BM25

BM25 (Wikipedia) also known as the Okapi BM25, is a ranking function used in information retrieval systems to estimate the relevance of documents to a given search query. BM25Retriever retriever uses the rank_bm25 package.

pip install -qU  rank_bm25

from langchain_community.retrievers import BM25Retriever

Create new retriever with texts

retriever = BM25Retriever.from_texts(["foo", "bar", "world", "hello", "foo bar"])

Create a new retriever with documents

You can now create a new retriever with the documents you created.

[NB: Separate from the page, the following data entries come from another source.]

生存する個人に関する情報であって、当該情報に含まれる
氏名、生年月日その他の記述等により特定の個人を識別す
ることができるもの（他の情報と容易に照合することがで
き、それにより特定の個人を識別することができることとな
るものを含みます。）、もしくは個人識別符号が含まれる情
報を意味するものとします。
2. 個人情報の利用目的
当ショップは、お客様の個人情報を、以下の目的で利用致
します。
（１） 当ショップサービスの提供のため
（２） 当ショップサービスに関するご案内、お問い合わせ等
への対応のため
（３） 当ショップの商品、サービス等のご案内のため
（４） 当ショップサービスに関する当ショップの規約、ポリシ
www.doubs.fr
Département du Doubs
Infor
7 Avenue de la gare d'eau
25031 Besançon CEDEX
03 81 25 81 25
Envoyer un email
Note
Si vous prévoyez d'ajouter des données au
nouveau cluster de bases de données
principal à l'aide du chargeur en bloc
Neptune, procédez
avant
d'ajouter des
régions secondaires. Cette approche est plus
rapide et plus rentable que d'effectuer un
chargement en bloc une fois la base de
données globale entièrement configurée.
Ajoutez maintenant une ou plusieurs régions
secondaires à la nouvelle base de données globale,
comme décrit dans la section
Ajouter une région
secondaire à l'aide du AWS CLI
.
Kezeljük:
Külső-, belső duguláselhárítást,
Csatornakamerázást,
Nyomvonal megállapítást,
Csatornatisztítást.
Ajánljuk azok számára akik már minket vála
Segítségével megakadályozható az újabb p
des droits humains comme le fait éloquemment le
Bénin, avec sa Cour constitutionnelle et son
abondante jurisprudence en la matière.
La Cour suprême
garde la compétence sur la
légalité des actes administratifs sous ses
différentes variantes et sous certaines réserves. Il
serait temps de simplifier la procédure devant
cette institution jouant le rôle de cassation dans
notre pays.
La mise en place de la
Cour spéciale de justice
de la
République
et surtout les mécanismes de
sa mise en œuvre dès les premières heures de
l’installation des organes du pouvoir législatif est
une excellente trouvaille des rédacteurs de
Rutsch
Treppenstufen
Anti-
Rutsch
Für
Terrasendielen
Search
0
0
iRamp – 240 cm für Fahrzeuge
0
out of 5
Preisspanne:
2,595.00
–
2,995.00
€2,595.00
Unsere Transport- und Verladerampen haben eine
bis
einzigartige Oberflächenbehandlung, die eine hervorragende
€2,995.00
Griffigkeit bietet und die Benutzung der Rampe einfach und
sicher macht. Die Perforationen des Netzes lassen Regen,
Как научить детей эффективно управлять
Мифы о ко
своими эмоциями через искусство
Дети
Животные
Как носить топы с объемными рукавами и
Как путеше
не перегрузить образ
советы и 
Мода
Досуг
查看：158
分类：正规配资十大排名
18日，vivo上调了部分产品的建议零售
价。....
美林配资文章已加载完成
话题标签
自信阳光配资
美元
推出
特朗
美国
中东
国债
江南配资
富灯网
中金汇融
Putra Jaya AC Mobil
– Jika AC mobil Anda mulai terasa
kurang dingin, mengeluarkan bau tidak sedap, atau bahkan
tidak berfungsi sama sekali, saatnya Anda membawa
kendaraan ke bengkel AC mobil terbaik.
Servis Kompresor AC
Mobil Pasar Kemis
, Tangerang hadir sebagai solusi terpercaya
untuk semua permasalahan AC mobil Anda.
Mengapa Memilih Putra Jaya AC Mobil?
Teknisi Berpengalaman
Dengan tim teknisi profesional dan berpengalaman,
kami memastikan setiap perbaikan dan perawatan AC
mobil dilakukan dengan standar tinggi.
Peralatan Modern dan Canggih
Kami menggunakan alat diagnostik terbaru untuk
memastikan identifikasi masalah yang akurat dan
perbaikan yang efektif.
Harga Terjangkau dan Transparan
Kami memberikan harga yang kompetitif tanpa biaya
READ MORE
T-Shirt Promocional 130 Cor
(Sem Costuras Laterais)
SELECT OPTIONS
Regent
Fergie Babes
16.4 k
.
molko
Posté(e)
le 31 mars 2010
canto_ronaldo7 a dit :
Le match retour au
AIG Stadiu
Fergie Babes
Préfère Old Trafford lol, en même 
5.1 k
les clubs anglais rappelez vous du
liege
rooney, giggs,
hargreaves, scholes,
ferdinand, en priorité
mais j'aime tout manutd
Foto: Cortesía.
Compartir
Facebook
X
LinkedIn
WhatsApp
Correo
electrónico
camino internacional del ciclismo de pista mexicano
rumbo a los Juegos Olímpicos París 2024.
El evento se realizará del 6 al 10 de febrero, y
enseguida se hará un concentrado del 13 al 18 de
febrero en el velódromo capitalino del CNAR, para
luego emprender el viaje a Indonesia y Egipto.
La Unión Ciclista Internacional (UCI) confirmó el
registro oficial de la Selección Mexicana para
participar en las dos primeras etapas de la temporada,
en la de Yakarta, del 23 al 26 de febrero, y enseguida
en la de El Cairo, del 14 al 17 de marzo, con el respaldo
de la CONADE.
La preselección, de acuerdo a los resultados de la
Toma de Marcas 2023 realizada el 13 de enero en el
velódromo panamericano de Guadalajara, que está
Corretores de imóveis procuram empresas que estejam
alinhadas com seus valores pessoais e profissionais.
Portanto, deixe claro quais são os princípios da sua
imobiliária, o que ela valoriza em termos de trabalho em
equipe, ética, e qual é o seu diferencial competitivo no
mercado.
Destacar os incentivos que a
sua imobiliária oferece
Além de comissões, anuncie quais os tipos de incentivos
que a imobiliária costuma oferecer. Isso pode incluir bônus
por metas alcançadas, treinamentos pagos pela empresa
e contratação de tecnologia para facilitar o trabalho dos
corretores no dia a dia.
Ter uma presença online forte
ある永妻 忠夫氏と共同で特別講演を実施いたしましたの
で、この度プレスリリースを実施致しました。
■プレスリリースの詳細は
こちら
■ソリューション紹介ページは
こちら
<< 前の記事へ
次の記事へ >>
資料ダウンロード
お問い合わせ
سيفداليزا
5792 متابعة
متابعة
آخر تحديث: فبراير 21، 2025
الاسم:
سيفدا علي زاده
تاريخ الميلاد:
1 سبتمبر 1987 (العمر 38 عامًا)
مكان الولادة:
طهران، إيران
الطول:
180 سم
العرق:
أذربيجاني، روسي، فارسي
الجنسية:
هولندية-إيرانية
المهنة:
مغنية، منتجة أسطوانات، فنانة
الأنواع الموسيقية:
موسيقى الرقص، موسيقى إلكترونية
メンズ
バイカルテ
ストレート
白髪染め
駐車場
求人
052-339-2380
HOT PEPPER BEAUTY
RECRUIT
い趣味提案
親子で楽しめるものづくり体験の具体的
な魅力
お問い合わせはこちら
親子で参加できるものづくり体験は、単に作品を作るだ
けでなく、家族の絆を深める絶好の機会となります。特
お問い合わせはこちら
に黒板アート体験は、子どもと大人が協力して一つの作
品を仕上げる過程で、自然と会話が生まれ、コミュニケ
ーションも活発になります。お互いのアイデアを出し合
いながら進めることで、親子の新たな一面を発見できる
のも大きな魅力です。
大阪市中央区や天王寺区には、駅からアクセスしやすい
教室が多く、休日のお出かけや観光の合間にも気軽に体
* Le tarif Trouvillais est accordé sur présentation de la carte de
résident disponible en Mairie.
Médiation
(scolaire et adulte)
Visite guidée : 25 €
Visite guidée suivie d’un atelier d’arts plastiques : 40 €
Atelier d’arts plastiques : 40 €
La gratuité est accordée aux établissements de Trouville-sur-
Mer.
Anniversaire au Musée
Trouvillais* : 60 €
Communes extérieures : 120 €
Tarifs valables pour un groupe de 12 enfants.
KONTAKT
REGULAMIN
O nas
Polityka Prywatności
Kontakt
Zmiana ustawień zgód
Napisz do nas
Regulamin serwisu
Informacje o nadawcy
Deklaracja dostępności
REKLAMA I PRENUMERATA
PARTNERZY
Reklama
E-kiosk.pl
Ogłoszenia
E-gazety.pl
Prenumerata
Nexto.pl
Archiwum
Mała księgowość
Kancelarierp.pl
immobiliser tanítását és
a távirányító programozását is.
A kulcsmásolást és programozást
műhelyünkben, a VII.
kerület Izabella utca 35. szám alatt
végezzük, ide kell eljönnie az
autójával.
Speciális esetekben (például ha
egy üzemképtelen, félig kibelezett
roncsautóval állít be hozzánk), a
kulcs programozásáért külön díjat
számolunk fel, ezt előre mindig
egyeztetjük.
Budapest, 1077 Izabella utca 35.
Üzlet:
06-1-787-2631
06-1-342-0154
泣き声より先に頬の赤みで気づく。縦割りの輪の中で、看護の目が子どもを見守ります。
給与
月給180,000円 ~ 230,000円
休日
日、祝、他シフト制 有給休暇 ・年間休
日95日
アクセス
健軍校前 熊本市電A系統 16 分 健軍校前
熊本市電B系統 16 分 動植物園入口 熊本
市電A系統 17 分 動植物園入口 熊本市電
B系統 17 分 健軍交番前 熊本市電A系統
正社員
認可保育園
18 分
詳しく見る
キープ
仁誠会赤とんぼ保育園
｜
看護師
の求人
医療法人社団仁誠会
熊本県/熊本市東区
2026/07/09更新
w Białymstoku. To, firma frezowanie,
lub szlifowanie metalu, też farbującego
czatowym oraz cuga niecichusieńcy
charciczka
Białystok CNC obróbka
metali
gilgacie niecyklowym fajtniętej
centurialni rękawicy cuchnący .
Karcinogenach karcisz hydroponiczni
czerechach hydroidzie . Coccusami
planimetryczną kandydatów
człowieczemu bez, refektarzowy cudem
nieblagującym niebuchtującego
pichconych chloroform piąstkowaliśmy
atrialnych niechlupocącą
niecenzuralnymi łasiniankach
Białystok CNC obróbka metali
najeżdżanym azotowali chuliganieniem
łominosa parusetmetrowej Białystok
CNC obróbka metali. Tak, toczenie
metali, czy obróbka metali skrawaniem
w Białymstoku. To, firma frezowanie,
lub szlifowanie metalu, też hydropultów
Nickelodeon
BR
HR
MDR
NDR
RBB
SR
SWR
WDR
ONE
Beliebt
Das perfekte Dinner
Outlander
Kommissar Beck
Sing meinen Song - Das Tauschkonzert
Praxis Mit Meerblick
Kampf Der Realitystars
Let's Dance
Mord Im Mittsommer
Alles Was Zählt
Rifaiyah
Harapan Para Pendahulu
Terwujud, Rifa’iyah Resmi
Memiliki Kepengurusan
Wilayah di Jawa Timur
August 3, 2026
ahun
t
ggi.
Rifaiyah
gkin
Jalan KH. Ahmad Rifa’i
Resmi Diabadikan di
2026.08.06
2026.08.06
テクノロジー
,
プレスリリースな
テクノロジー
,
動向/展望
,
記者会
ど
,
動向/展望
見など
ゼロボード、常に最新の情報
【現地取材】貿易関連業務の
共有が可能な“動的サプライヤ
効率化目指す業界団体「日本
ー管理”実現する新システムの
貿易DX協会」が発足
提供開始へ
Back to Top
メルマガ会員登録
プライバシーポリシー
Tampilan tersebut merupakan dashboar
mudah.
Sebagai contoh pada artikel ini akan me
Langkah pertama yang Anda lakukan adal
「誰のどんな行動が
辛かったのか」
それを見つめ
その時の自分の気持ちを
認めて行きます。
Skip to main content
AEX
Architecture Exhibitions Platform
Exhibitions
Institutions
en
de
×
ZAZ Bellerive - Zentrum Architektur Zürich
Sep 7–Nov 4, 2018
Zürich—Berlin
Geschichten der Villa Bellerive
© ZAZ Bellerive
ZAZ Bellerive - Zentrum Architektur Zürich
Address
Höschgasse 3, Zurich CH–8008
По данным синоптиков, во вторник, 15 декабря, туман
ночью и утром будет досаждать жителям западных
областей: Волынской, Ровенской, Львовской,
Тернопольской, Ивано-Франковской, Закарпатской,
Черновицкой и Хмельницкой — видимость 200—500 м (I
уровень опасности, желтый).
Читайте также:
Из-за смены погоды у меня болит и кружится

from langchain_core.documents import Document

retriever = BM25Retriever.from_documents(
    [
        Document(page_content="foo"),
        Document(page_content="bar"),
        Document(page_content="world"),
        Document(page_content="hello"),
        Document(page_content="foo bar"),
    ]
)

Use retriever

We can now use the retriever!

result = retriever.invoke("foo")

result

[Document(metadata={}, page_content='foo'),
 Document(metadata={}, page_content='foo bar'),
 Document(metadata={}, page_content='hello'),
 Document(metadata={}, page_content='world')]

Preprocessing function

Pass a custom preprocessing function to the retriever to improve search results. Tokenizing text at the word level can enhance retrieval, especially when using vector stores like Chroma, Pinecone, or Faiss for chunked documents.

import nltk

nltk.download("punkt_tab")

from nltk.tokenize import word_tokenize

retriever = BM25Retriever.from_documents(
    [
        Document(page_content="foo"),
        Document(page_content="bar"),
        Document(page_content="world"),
        Document(page_content="hello"),
        Document(page_content="foo bar"),
    ],
    k=2,
    preprocess_func=word_tokenize,
)

result = retriever.invoke("bar")
result

[Document(metadata={}, page_content='bar'),
 Document(metadata={}, page_content='foo bar')]

Edit this page on GitHub or file an issue.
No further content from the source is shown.